Huntington Medical Research Institutes (HMRI) in Pasadena announces publication of “Noninvasive iPhone measurement of left ventricular ejection fraction using intrinsic frequency methodology” in Critical Care Medicine. The study was led by Niema Pahlevan, PhD, now an Assistant Professor of Mechanical Engineering at USC and Research Scientist at HMRI, who put together a multidisciplinary team of experts in fluid dynamics, magnetic resonance imaging (MRI), cardiology and critical care medicine to accomplish the work. The other authors on the study are Drs. Derek Rinderknecht, Peyman Tavallali, Marianne Razavi, and Prof. Morteza Gharib (all Caltech), Thao Tran, Dr. Robert Kloner and Dr. Marie Csete (HMRI) and Dr. Michael Fong (USC).

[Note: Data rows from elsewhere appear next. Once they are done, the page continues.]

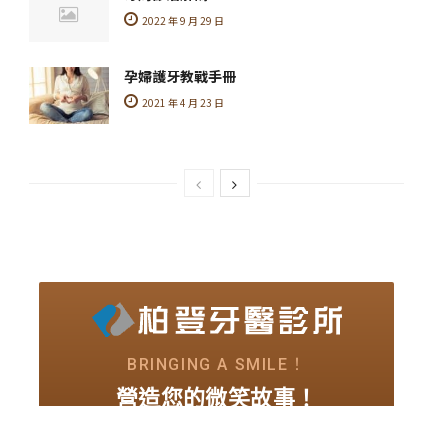
2022 年 9 月 29 日
孕婦護牙教戰手冊
2021 年 4 月 23 日
BRINGING A SMILE！
營造您的微笑故事！
我要與大家一起 營造，
屬於我們的
微笑紀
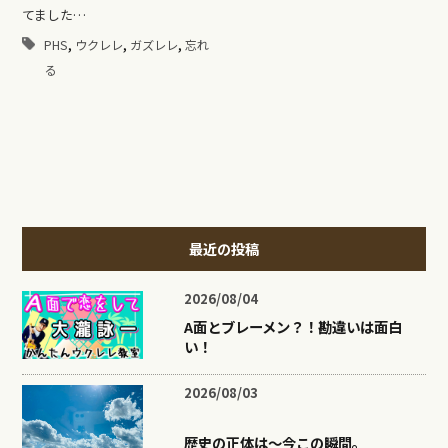
てました…
,
,
,
PHS
ウクレレ
ガズレレ
忘れ
る
最近の投稿
2026/08/04
A面とブレーメン？！勘違いは面白
い！
2026/08/03
歴史の正体は〜今この瞬間。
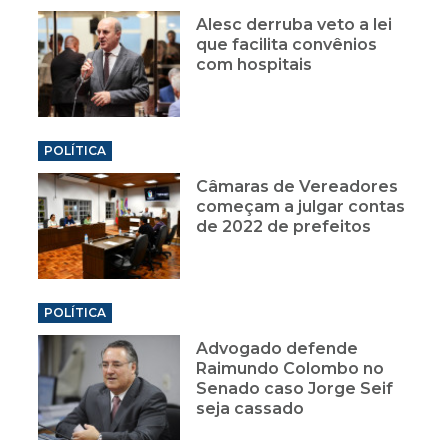
Alesc derruba veto a lei
que facilita convênios
com hospitais
POLÍTICA
Câmaras de Vereadores
começam a julgar contas
de 2022 de prefeitos
POLÍTICA
Advogado defende
Raimundo Colombo no
Senado caso Jorge Seif
seja cassado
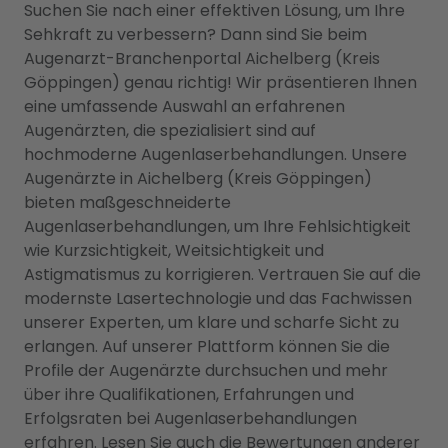
Suchen Sie nach einer effektiven Lösung, um Ihre
Sehkraft zu verbessern? Dann sind Sie beim
Augenarzt-Branchenportal Aichelberg (Kreis
Göppingen) genau richtig! Wir präsentieren Ihnen
eine umfassende Auswahl an erfahrenen
Augenärzten, die spezialisiert sind auf
hochmoderne Augenlaserbehandlungen. Unsere
Augenärzte in Aichelberg (Kreis Göppingen)
bieten maßgeschneiderte
Augenlaserbehandlungen, um Ihre Fehlsichtigkeit
wie Kurzsichtigkeit, Weitsichtigkeit und
Astigmatismus zu korrigieren. Vertrauen Sie auf die
modernste Lasertechnologie und das Fachwissen
unserer Experten, um klare und scharfe Sicht zu
erlangen. Auf unserer Plattform können Sie die
Profile der Augenärzte durchsuchen und mehr
über ihre Qualifikationen, Erfahrungen und
Erfolgsraten bei Augenlaserbehandlungen
erfahren. Lesen Sie auch die Bewertungen anderer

“If you have ever had an echocardiogram, you know that the machinery is bulky and scheduling can be difficult, so that getting frequent cardiac function studies with echocardiography is impractical,” says Dr. Csete, the Chief Executive and Science Officer of HMRI. Dr. Pahlevan developed an elegant solution for rapid, non-invasive capture of left ventricular ejection fraction (LVEF), an important measurement used by cardiologists to assess effectiveness of cardiac contractions. Using an iPhone video function to record skin displacement over the carotid pulse in the neck, he converted this information into a picture of the pulse waveform. Then using mathematical tools to analyze the waveform shape, he uncovered hidden oscillations in the waveform called ‘intrinsic frequencies’. The study conducted at HMRI was to determine if these intrinsic frequencies could in turn be used to calculate LVEF, and the calculation was compared to the gold standard measurement of LVEF obtained using cardiac MRI. The main result of the study is that the virtually instantaneous measure of cardiac function using the iPhone agrees well with the MRI-derived measurement, and may even be more accurate than echocardiography for capturing LVEF. The paper was selected as a feature article, a great honor for a young investigator by a prestigious journal.

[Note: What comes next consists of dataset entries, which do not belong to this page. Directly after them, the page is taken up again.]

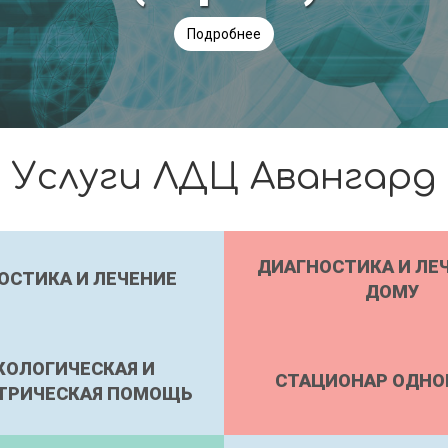
Услуги ЛДЦ Авангард
ДИАГНОСТИКА И ЛЕ
ОСТИКА И ЛЕЧЕНИЕ
ДОМУ
КОЛОГИЧЕСКАЯ И
СТАЦИОНАР ОДНО
ТРИЧЕСКАЯ ПОМОЩЬ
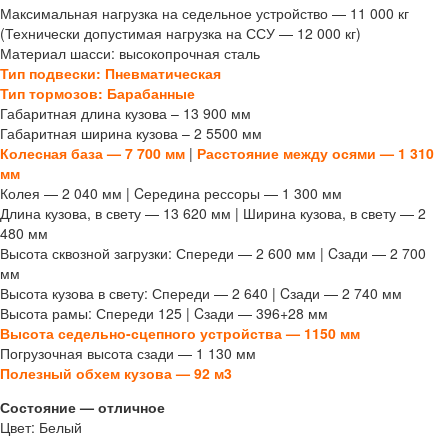
Максимальная нагрузка на седельное устройство — 11 000 кг
(Технически допустимая нагрузка на ССУ — 12 000 кг)
Материал шасси: высокопрочная сталь
Тип подвески: Пневматическая
Тип тормозов: Барабанные
Габаритная длина кузова – 13 900 мм
Габаритная ширина кузова – 2 5500 мм
Колесная база — 7 700 мм
|
Расстояние между осями — 1 310
мм
Колея — 2 040 мм | Cередина рессоры — 1 300 мм
Длина кузова, в свету — 13 620 мм | Ширина кузова, в свету — 2
480 мм
Высота сквозной загрузки: Спереди — 2 600 мм | Cзади — 2 700
мм
Высота кузова в свету: Спереди — 2 640 | Cзади — 2 740 мм
Высота рамы: Спереди 125 | Cзади — 396+28 мм
Высота седельно-сцепного устройства — 1150 мм
Погрузочная высота сзади — 1 130 мм
Полезный обхем кузова — 92 м3
Состояние — отличное
Цвет: Белый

“We are very excited that Dr. Pahlevan will continue to work with the clinicians and scientists at HMRI, and be a bridge to engineering at USC. The multidisciplinary approach to research is emphasized at HMRI, because it is the cross-talk between experts in very different disciplines that is needed to understand complex diseases. Dr. Pahlevan’s work will fits in so well with HMRI’s other work diseases of the cardiovascular system and brain. In particular Dr. Pahlevan and Dr. Kevin King, HMRI’s Director of Imaging Research, are now starting to tackle vascular disease in the brain, which is an important contributor to dementia,” says Dr. Csete. “I encourage the public to keep an eye on HMRI’s website (www.hmri.org) as we register clinical studies. Local volunteer research subjects are the key to progress in our research.”
HMRI is a 65 year old non-profit research institute, Pasadena’s only dedicated biomedical research organization. HMRI’s mission is “changing lives through multidisiciplinary, patient-focused research.”